Ethanol: Efficiency and Availability
In Brazil and a few other tropical countries, ethanol is fermented from sugar cane. This process is far less energy intensive (partly because human labour inputs are greater than in North America). It is reckoned to yield 3 times more energy than the fossil energy put into the crop and refining process. Also, sugar cane yields 5500-6800 litres of ethanol per hectare in Brazil; American corn yields 2800-3300 litres per hectare!
Another huge efficiency is the use of dried sugar cane stalks (bagasse) as fuel to separate (distil) the ethanol from the water. Most Brazilian ethanol refiners burn their bagasse in co-generation plants to generate electricity The waste heat then distils the alcohol. One such refinery produces 435 million litres of ethanol per year and puts 30 megawatts of surplus electricity (after supplying internal needs) into Brazil’s electricity grid! Many ethanol refiners in Brazil generate more electricity than they need. Derived from burning an agricultural waste, this electricity must be considered renewable – “green” energy!

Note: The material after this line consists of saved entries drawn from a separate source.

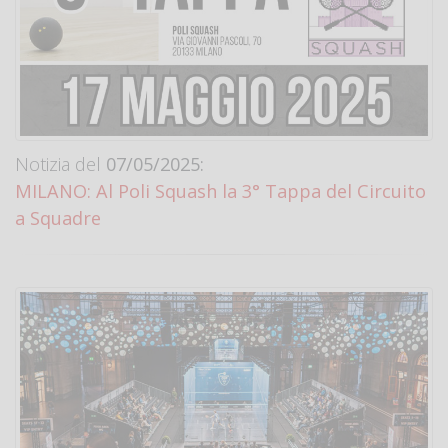
Notizia del
07/05/2025:
MILANO: Al Poli Squash la 3° Tappa del Circuito
a Squadre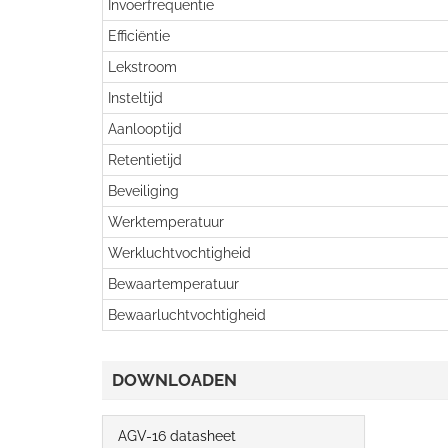
Invoerfrequentie
Efficiëntie
Lekstroom
Insteltijd
Aanlooptijd
Retentietijd
Beveiliging
Werktemperatuur
Werkluchtvochtigheid
Bewaartemperatuur
Bewaarluchtvochtigheid
DOWNLOADEN
AGV-16 datasheet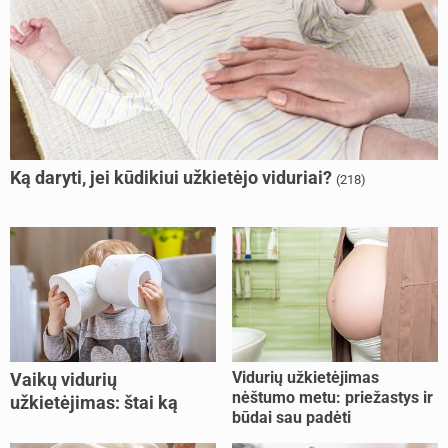
Ką daryti, jei kūdikiui užkietėjo viduriai?
(218)
Vidurių užkietėjimas
Vaikų vidurių
nėštumo metu: priežastys ir
užkietėjimas: štai ką
būdai sau padėti
daryti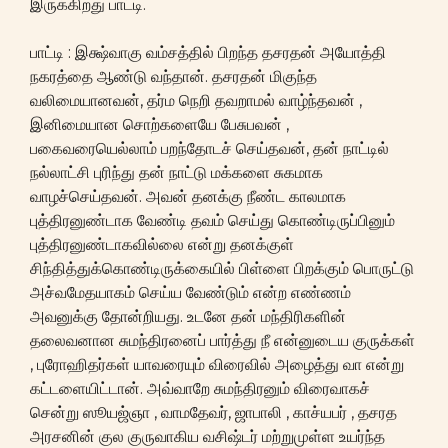
இருக்கிறது பாட்டி.
பாட்டி : இக்ஷ்வாகு வம்சத்தில் பிறந்த தசரதன் அயோத்தி
நகரத்தை ஆண்டு வந்தான். தசரதன் மிகுந்த
வலிமையானவன், தர்ம நெறி தவறாமல் வாழ்ந்தவன் ,
இனிமையான சொற்களையே பேசுபவன் ,
பகைவரையெல்லாம் பறந்தோடச் செய்தவன், தன் நாட்டில்
நல்லாட்சி புரிந்து தன் நாட்டு மக்களை சுகமாக
வாழச்செய்தவன். அவன் தனக்கு நீண்ட காலமாக
புத்திரனுண்டாக வேண்டி தவம் செய்து கொண்டிருப்பினும்
புத்திரனுண்டாகவில்லை என்று தனக்குள்
சிந்தித்துக்கொண்டிருக்கையில் பிள்ளை பிறக்கும் பொருட்டு
அச்வமேதயாகம் செய்ய வேண்டும் என்ற எண்ணம்
அவனுக்கு தோன்றியது. உடனே தன் மந்திரிகளின்
தலைவனான சுமந்திரனைப் பார்த்து நீ என்னுடைய குருக்கள்
, புரோஹிதர்கள் யாவரையும் விரைவில் அழைத்து வா என்று
கட்டளையிட்டான். அவ்வாறே சுமந்திரனும் விரைவாகச்
சென்று ஸூயஜ்ஞா , வாமதேவர், ஜாபாலி , காச்யபர் , தசரத
அரசனின் குல குருவாகிய வசிஷ்டர் மற்றுமுள்ள உயர்ந்த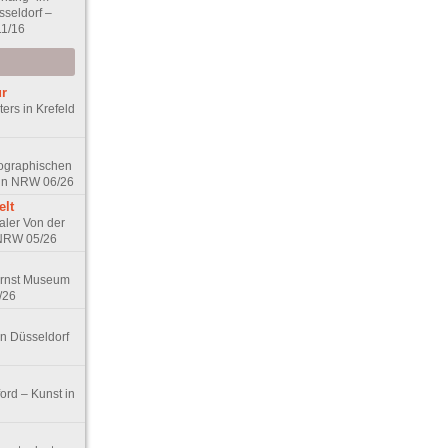
sseldorf –
11/16
ur
ers in Krefeld
tographischen
 in NRW 06/26
elt
aler Von der
 NRW 05/26
Ernst Museum
/26
in Düsseldorf
ord – Kunst in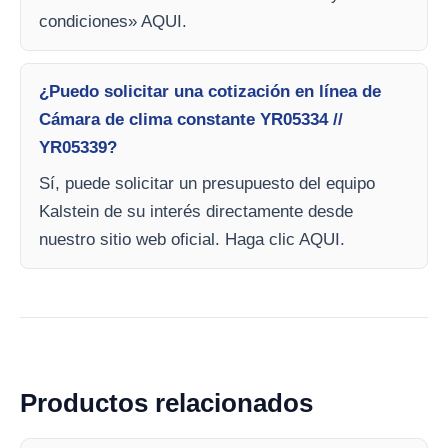
condiciones» AQUI.
¿Puedo solicitar una cotización en línea de
Cámara de clima constante YR05334 //
YR05339?
Sí, puede solicitar un presupuesto del equipo
Kalstein de su interés directamente desde
nuestro sitio web oficial. Haga clic AQUI.
Productos relacionados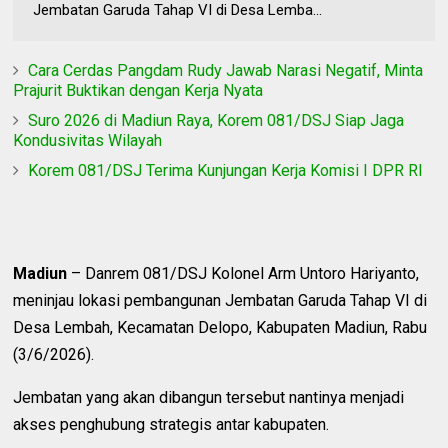
Jembatan Garuda Tahap VI di Desa Lemba...
Cara Cerdas Pangdam Rudy Jawab Narasi Negatif, Minta
Prajurit Buktikan dengan Kerja Nyata
Suro 2026 di Madiun Raya, Korem 081/DSJ Siap Jaga
Kondusivitas Wilayah
Korem 081/DSJ Terima Kunjungan Kerja Komisi I DPR RI
Madiun
– Danrem 081/DSJ Kolonel Arm Untoro Hariyanto,
meninjau lokasi pembangunan Jembatan Garuda Tahap VI di
Desa Lembah, Kecamatan Delopo, Kabupaten Madiun, Rabu
(3/6/2026).
Jembatan yang akan dibangun tersebut nantinya menjadi
akses penghubung strategis antar kabupaten.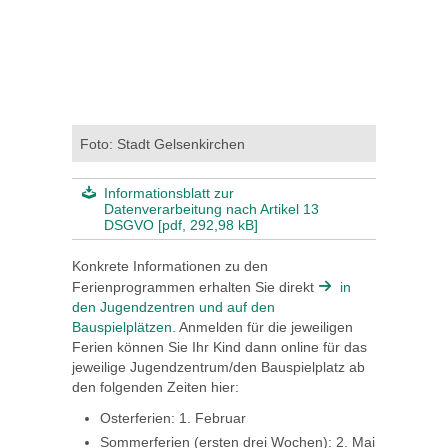
Foto: Stadt Gelsenkirchen
Informationsblatt zur
Datenverarbeitung nach Artikel 13
DSGVO [pdf, 292,98 kB]
Konkrete Informationen zu den
Ferienprogrammen erhalten Sie direkt
in
den Jugendzentren und auf den
Bauspielplätzen
. Anmelden für die jeweiligen
Ferien können Sie Ihr Kind dann online für das
jeweilige Jugendzentrum/den Bauspielplatz ab
den folgenden Zeiten hier:
Osterferien: 1. Februar
Sommerferien (ersten drei Wochen): 2. Mai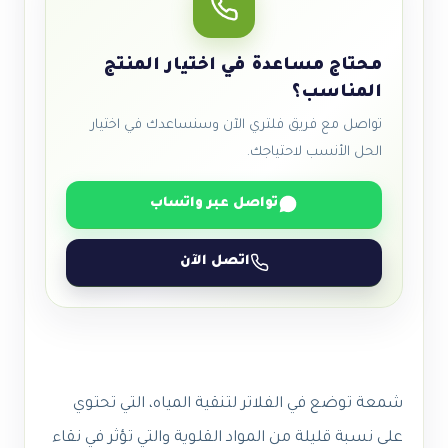
محتاج مساعدة في اختيار المنتج
المناسب؟
تواصل مع فريق فلتري الآن وسنساعدك في اختيار
الحل الأنسب لاحتياجك.
تواصل عبر واتساب
اتصل الآن
شمعة توضع في الفلاتر لتنقية المياه، التي تحتوي
على نسبة قليلة من المواد القلوية والتي تؤثر في نقاء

It is estimated that converting the entire American corn harvest into ethanol would meet only 12% of current gasoline demand! Canadian Renewable Fuels (an ethanol producer) estimated that adding 10% ethanol to Canadian gasoline would require 20% of our total grain harvest (corn & wheat). However, the OECD reckons that level of ethanol would require 30% to 70% of our grain crop! It would make sense for America to import ethanol. Instead it imposes a $0.14 per litre (~12% of the current gasoline price) import duty on Brazilian ethanol, and puts a subsidy estimated at $0.25 – $0.40 per litre (combination of subsidies to corn farmers, to construction of ethanol refineries, and tax relief at the gas pump) on domestically produced ethanol. Together this makes it impossible for even Brazil’s ethanol (the world’s cheapest) to compete in the US market.